Rezo Therapeutics is a biopharma company that aims to increase the success rate of drug development by building a disease-agnostic, fully-integrated, network biology platform.

We are leveraging a unique integrated approach, combining capabilities in genetics, proteomics, structural biology and AI to generate deep biological insights and novel therapeutic approaches.

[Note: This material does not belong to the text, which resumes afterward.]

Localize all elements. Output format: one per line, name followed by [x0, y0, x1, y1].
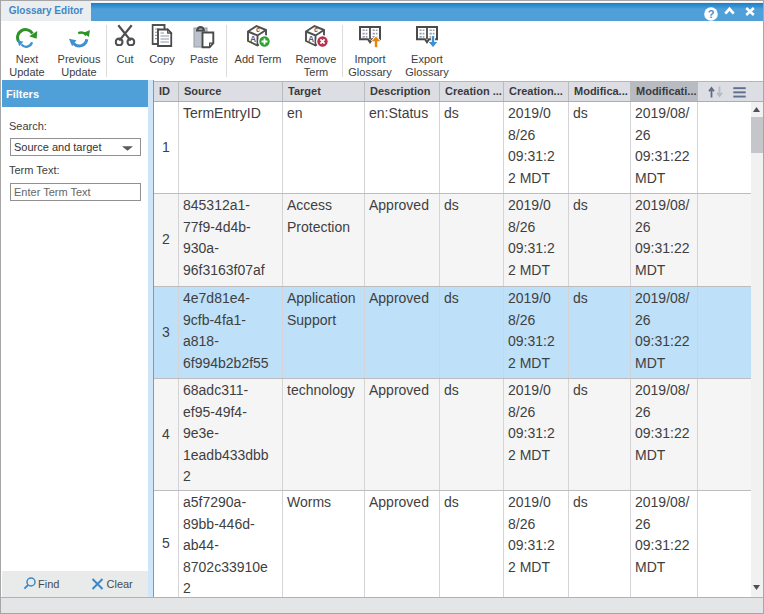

Located in San Francisco's vibrant Mission Bay neighborhood, Rezo is in close proximity to UCSF, numerous urban amenities, and outdoor recreational opportunities.

Responsibilities

If you do not see a job listing that matches your specific background, please apply to this posting as we will be looking for exceptional individuals in the following areas:

Proteomics

• Develop industry scale assays using in-house mass spectrometers
• Execute platform projects centered on PPI mapping, proximity labeling, post-translational modification and abundance proteomics
• Support drug discovery campaigns and develop target-based screens

Genetics

• Develop multimodal single and combinatorial genetic screens using CRISPR technologies
• Collaborate with target discovery teams to provide genetic support for targets and drug MOA

Chemical Biology and Protein Sciences

• Develop HTS small molecule screening campaigns and create robust target assays for drug development
• Drive enzymology, biophysics and protein binding analysis efforts
• Help build out the structural biology platform (including crystallography & Cryo-EM)
• Develop chemical biology tools to map ligandable pockets and aid in drug development

Cancer Biology

• Implement cutting edge molecular and cellular techniques to determine target functions in cell-based solid tumor models
• Develop data packages to prioritize targets and nominate candidates to the drug discovery stage
• Individuals with expertise in oncogene/tumor suppressor pathways and/or drug resistance are especially encouraged to apply

Computational Biology, Data Science

• Develop novel algorithms and apply deep learning-based approaches to network and proteomics datasets
• Implement cloud infrastructure, pipelines, and UI/UX for data analytics
• Conduct bioinformatic and statistical analyses of large, multimodal datasets

Benefits

• Medical (HMO or PPO), dental, and vision insurance
• Discretionary time off policy
• Company holidays (including summer and winter shutdown)
• 401(k) retirement savings program
• Commuter / Mass Transit Benefit Program
• Healthcare Flexible Spending Account (FSA)
• Dependent care Flexible Spending Account (FSA)
• Parental leave
• Competitive compensation
• Flexible work schedule

Equal Employment Opportunity

At Rezo we value a diverse, equitable, inclusive workplace and provide equal employment opportunity to all persons without regard to race, color, sex, gender identity, gender expression, religion, age, national origin, ancestry, citizenship, physical or mental disability, medical condition, family care status, marital status, domestic partner status, sexual orientation, genetic information, military or veteran status, or any other basis protected by federal, state or local laws.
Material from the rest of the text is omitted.